NADA Chair Says 700 Dealers Likely To Close

Detroit (AP)  -- The chairwoman of the National Automobile Dealers Association says the credit crunch and economic problems are likely to cause 700 auto dealers to go under this year.

Speaking to the Automotive Press Association in Detroit, Annette Sykora on Tuesday urged fast government action on putting a $700 billion financial industry rescue plan in place.

The Lubbock, Texas-area auto dealer says quick action will thaw frozen credit, restore consumer confidence and help the auto industry.
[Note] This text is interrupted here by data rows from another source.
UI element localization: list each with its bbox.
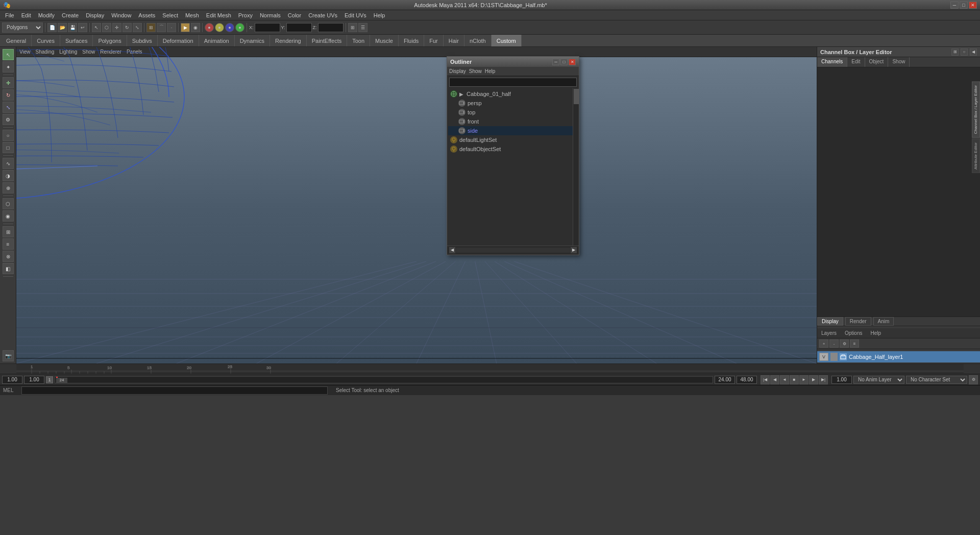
- tab-subdivs[interactable]: Subdivs: [127, 35, 158, 46]
- ipr-btn[interactable]: ◉: [3, 210, 14, 222]
- timeline-playback-bar[interactable]: 24: [55, 376, 713, 383]
- rotate-tool-btn[interactable]: ↻: [3, 89, 14, 101]
- minimize-button[interactable]: ─: [950, 2, 959, 9]
- start-frame-2-input[interactable]: [24, 376, 44, 384]
- outliner-item-lightset[interactable]: defaultLightSet: [448, 135, 578, 144]
- cb-icon-1[interactable]: ⊞: [951, 48, 959, 56]
- menu-normals[interactable]: Normals: [257, 11, 284, 19]
- outliner-hscroll[interactable]: [456, 248, 570, 253]
- start-frame-input[interactable]: [2, 376, 22, 384]
- tab-polygons[interactable]: Polygons: [93, 35, 127, 46]
- tab-curves[interactable]: Curves: [32, 35, 60, 46]
- outliner-scrollbar[interactable]: [573, 88, 579, 246]
- undo-icon[interactable]: ↩: [78, 23, 87, 32]
- play-back-btn[interactable]: ◄: [780, 375, 789, 384]
- light-icon-4[interactable]: ●: [235, 23, 244, 32]
- snap-point-icon[interactable]: ·: [167, 23, 176, 32]
- tab-fur[interactable]: Fur: [424, 35, 444, 46]
- outliner-scroll-right[interactable]: ▶: [571, 247, 577, 253]
- layer-del-btn[interactable]: -: [829, 339, 839, 348]
- menu-create-uvs[interactable]: Create UVs: [305, 11, 340, 19]
- soft-select-btn[interactable]: ○: [3, 130, 14, 141]
- sculpt-btn[interactable]: ◑: [3, 170, 14, 181]
- outliner-menu-help[interactable]: Help: [485, 68, 496, 74]
- menu-proxy[interactable]: Proxy: [235, 11, 256, 19]
- menu-edit[interactable]: Edit: [18, 11, 34, 19]
- cb-icon-2[interactable]: ○: [961, 48, 968, 56]
- render-icon[interactable]: ▶: [181, 23, 190, 32]
- layer-btn[interactable]: ≡: [3, 238, 14, 250]
- render-end-input[interactable]: [737, 376, 757, 384]
- outliner-minimize-btn[interactable]: ─: [552, 59, 559, 65]
- layer-tab-render[interactable]: Render: [845, 317, 871, 326]
- camera-btn[interactable]: 📷: [3, 350, 14, 361]
- new-scene-icon[interactable]: 📄: [47, 23, 57, 32]
- tab-muscle[interactable]: Muscle: [370, 35, 399, 46]
- options-subtab[interactable]: Options: [843, 329, 864, 337]
- menu-help[interactable]: Help: [371, 11, 388, 19]
- outliner-item-front[interactable]: front: [448, 117, 578, 126]
- tab-general[interactable]: General: [1, 35, 32, 46]
- layer-visibility-v[interactable]: V: [819, 353, 828, 361]
- light-icon-1[interactable]: ●: [205, 23, 214, 32]
- outliner-item-top[interactable]: top: [448, 108, 578, 117]
- layer-filter-btn[interactable]: ≡: [850, 339, 859, 348]
- mel-input[interactable]: [21, 386, 328, 395]
- frame-range-indicator[interactable]: 1: [46, 376, 53, 383]
- ipr-icon[interactable]: ◉: [191, 23, 200, 32]
- goto-start-btn[interactable]: |◀: [761, 375, 770, 384]
- coord-z-input[interactable]: [318, 23, 344, 32]
- select-tool-btn[interactable]: ↖: [3, 49, 14, 60]
- cb-tab-show[interactable]: Show: [888, 57, 910, 67]
- paint-select-btn[interactable]: ✦: [3, 61, 14, 72]
- tab-fluids[interactable]: Fluids: [399, 35, 424, 46]
- menu-modify[interactable]: Modify: [35, 11, 58, 19]
- layer-new-btn[interactable]: +: [819, 339, 828, 348]
- menu-assets[interactable]: Assets: [135, 11, 158, 19]
- scale-tool-btn[interactable]: ⤡: [3, 102, 14, 113]
- outliner-menu-show[interactable]: Show: [469, 68, 482, 74]
- outliner-scrollbar-thumb[interactable]: [574, 89, 579, 104]
- outliner-maximize-btn[interactable]: □: [560, 59, 568, 65]
- anim-layer-dropdown[interactable]: No Anim Layer: [853, 376, 904, 384]
- help-subtab[interactable]: Help: [868, 329, 883, 337]
- menu-file[interactable]: File: [2, 11, 17, 19]
- render-view-btn[interactable]: ⬡: [3, 198, 14, 209]
- snap-curve-icon[interactable]: ⌒: [157, 23, 166, 32]
- cb-tab-edit[interactable]: Edit: [847, 57, 865, 67]
- marquee-btn[interactable]: □: [3, 142, 14, 153]
- right-toolbar-icon-2[interactable]: ☰: [358, 23, 368, 32]
- outliner-item-persp[interactable]: persp: [448, 99, 578, 108]
- close-button[interactable]: ✕: [969, 2, 977, 9]
- mode-dropdown[interactable]: Polygons: [2, 22, 43, 33]
- tab-custom[interactable]: Custom: [492, 35, 522, 46]
- render-start-input[interactable]: [715, 376, 735, 384]
- outliner-item-cabbage[interactable]: ▶ Cabbage_01_half: [448, 89, 578, 99]
- menu-window[interactable]: Window: [108, 11, 134, 19]
- rotate-tool-icon[interactable]: ↻: [122, 23, 132, 32]
- quick-layout-btn[interactable]: ◧: [3, 263, 14, 274]
- grid-btn[interactable]: ⊞: [3, 226, 14, 237]
- timeline-options-btn[interactable]: ⚙: [969, 375, 978, 384]
- tab-painteffects[interactable]: PaintEffects: [307, 35, 348, 46]
- cb-tab-channels[interactable]: Channels: [817, 57, 847, 67]
- viewport[interactable]: View Shading Lighting Show Renderer Pane…: [16, 47, 817, 363]
- move-tool-icon[interactable]: ✛: [112, 23, 121, 32]
- outliner-menu-display[interactable]: Display: [449, 68, 466, 74]
- tab-dynamics[interactable]: Dynamics: [235, 35, 270, 46]
- light-icon-2[interactable]: ●: [215, 23, 224, 32]
- coord-y-input[interactable]: [286, 23, 312, 32]
- menu-select[interactable]: Select: [159, 11, 181, 19]
- tab-ncloth[interactable]: nCloth: [464, 35, 492, 46]
- light-icon-3[interactable]: ●: [225, 23, 234, 32]
- outliner-close-btn[interactable]: ✕: [569, 59, 576, 65]
- menu-edit-mesh[interactable]: Edit Mesh: [203, 11, 234, 19]
- tab-animation[interactable]: Animation: [199, 35, 235, 46]
- vtab-attribute-editor[interactable]: Attribute Editor: [972, 139, 980, 173]
- outliner-scroll-left[interactable]: ◀: [449, 247, 455, 253]
- menu-display[interactable]: Display: [83, 11, 107, 19]
- move-tool-btn[interactable]: ✛: [3, 77, 14, 88]
- char-set-dropdown[interactable]: No Character Set: [906, 376, 967, 384]
- outliner-item-objectset[interactable]: defaultObjectSet: [448, 144, 578, 154]
- cb-expand-icon[interactable]: ◀: [970, 48, 977, 56]
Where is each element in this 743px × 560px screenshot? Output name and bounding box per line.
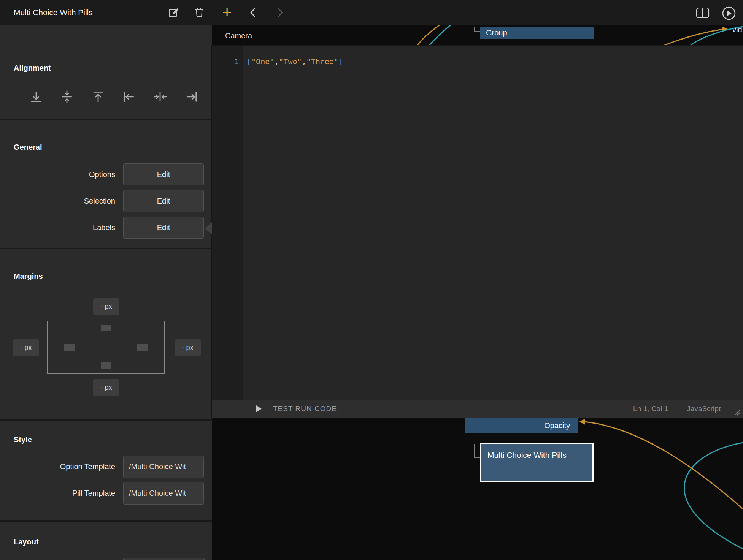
align-left-icon (122, 90, 137, 104)
line-number: 1 (234, 55, 239, 68)
code-token: "Two" (279, 57, 302, 66)
editor-gutter: 1 (212, 46, 243, 400)
alignment-heading: Alignment (14, 64, 51, 73)
popover-arrow (205, 222, 212, 234)
section-divider (0, 419, 212, 421)
code-editor-popover: 1 ["One","Two","Three"] TEST RUN CODE Ln… (212, 46, 743, 418)
language-mode[interactable]: JavaScript (687, 400, 721, 418)
graph-toolbar: + (212, 0, 743, 25)
test-run-code-label: TEST RUN CODE (273, 400, 337, 418)
inspector-header: Multi Choice With Pills (0, 0, 212, 25)
code-token: "One" (251, 57, 274, 66)
pill-template-value[interactable]: /Multi Choice Wit (123, 482, 204, 505)
margin-bottom-handle[interactable] (101, 362, 111, 369)
align-vertical-center-icon (60, 90, 74, 104)
margin-right-handle[interactable] (137, 344, 148, 351)
editor-status-bar: TEST RUN CODE Ln 1, Col 1 JavaScript (212, 400, 743, 418)
node-vid[interactable]: vid (732, 25, 742, 34)
wire-arrowhead (579, 419, 585, 425)
forward-button[interactable] (275, 7, 285, 18)
options-edit-button[interactable]: Edit (123, 163, 204, 185)
align-horizontal-center-icon (153, 90, 167, 104)
margin-right-input[interactable]: - px (175, 339, 201, 356)
align-left-button[interactable] (121, 89, 138, 105)
resize-grip-icon[interactable] (733, 408, 741, 416)
test-run-code-button[interactable]: TEST RUN CODE (256, 400, 355, 418)
node-multi-choice-selected[interactable]: Multi Choice With Pills (480, 443, 594, 482)
pill-template-label: Pill Template (0, 482, 115, 505)
align-bottom-icon (29, 90, 43, 104)
align-bottom-button[interactable] (28, 89, 44, 105)
pencil-edit-icon (168, 6, 179, 18)
code-token: ] (338, 57, 343, 66)
style-heading: Style (14, 435, 32, 444)
options-label: Options (0, 163, 115, 185)
play-triangle-icon (256, 405, 262, 412)
code-token: [ (247, 57, 251, 66)
code-editor[interactable]: ["One","Two","Three"] (247, 55, 343, 68)
margin-top-handle[interactable] (101, 325, 111, 331)
option-template-value[interactable]: /Multi Choice Wit (123, 456, 204, 478)
inspector-title: Multi Choice With Pills (14, 0, 93, 25)
section-divider (0, 248, 212, 249)
align-top-button[interactable] (90, 89, 106, 105)
top-bar: Multi Choice With Pills + (0, 0, 743, 25)
code-token: "Three" (306, 57, 338, 66)
labels-label: Labels (0, 217, 115, 239)
align-horizontal-center-button[interactable] (152, 89, 168, 105)
node-multi-choice-label: Multi Choice With Pills (487, 449, 568, 460)
option-template-label: Option Template (0, 456, 115, 478)
node-group[interactable]: Group (480, 27, 594, 39)
cursor-position[interactable]: Ln 1, Col 1 (633, 400, 668, 418)
split-view-icon (696, 7, 710, 19)
selection-edit-button[interactable]: Edit (123, 190, 204, 212)
margin-bottom-input[interactable]: - px (93, 379, 119, 396)
align-right-icon (184, 90, 198, 104)
add-patch-button[interactable]: + (217, 0, 237, 25)
trash-icon (194, 6, 205, 18)
group-bracket (474, 444, 480, 458)
node-group-label: Group (486, 28, 507, 37)
margin-left-handle[interactable] (64, 344, 75, 351)
layout-heading: Layout (14, 538, 39, 546)
chevron-left-icon (248, 7, 258, 18)
layout-partial-control[interactable] (123, 558, 205, 560)
node-camera[interactable]: Camera (225, 32, 252, 40)
node-opacity-label: Opacity (544, 421, 570, 430)
chevron-right-icon (275, 7, 285, 18)
section-divider (0, 119, 212, 120)
run-prototype-button[interactable] (721, 6, 737, 21)
split-view-button[interactable] (696, 7, 710, 19)
align-right-button[interactable] (183, 89, 200, 105)
code-token: , (274, 57, 279, 66)
play-circle-icon (721, 6, 737, 21)
back-button[interactable] (248, 7, 259, 18)
app-root: Multi Choice With Pills + (0, 0, 743, 560)
align-top-icon (91, 90, 105, 104)
margins-diagram (47, 321, 165, 374)
delete-button[interactable] (193, 6, 206, 19)
node-opacity[interactable]: Opacity (465, 418, 578, 433)
group-bracket (474, 27, 480, 32)
selection-label: Selection (0, 190, 115, 212)
margin-left-input[interactable]: - px (13, 339, 39, 356)
inspector-panel: Alignment (0, 25, 212, 560)
rename-button[interactable] (167, 6, 180, 19)
align-vertical-center-button[interactable] (59, 89, 75, 105)
labels-edit-button[interactable]: Edit (123, 217, 204, 239)
margins-heading: Margins (14, 272, 43, 281)
code-token: , (302, 57, 306, 66)
section-divider (0, 520, 212, 522)
margin-top-input[interactable]: - px (93, 298, 119, 315)
general-heading: General (14, 143, 42, 152)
"This credit crunch is real on Main Street,'' she said.  "If the country can break the credit freeze on Wall Street, then we can help provide the economy on Main Street.''

About 94 percent of vehicle buyers in the country finance their purchases, but even those with credit scores in the 700s, previously considered good credit, cannot get financing, Sykora said.

Dealers with good credit also are having trouble getting financing for their inventories, Sykora said.

Auto financing, she said, isn't part of the mortgage default problem that spiraled into the credit crisis on Wall Street, bringing down several banks. Lenders and consumers, she said, knew autos would depreciate in value.

"Mortgages were assumed to be a non-depreciating asset. That's where this all started,'' she said.
  
There currently are more than 20,000 auto dealers in the country, and even in good times, some of them go out of business. About 430 dealerships closed last year and 295 closed in 2006, according to the NADA.

The estimate of 700 dealers going out of business does not include new dealers that will enter the market.

Sykora, who took her post in February, also said that automakers' finance arms have raised interest rates that they charge dealers for their inventories. As a result, dealers will either have to figure out a way to cut costs or raise prices, she said.

"Once the dealers do what they have to do to cover their expenses, then they know what that number is. It could impact consumers. They don't need that now, either,'' she said.
  
Industrywide U.S. auto sales last month fell below 1 million for the first time since February 1993, which nearly all automakers said was influenced by tighter credit standards knocking buyers from the market. Others likely stayed away from showrooms because gas remains expensive, or job losses and declining housing values have people curtailing their spending.

The NADA has projected this year's vehicle sales to total about 14.2 million units, down from 16.1 million units last year and 16.5 million in 2006.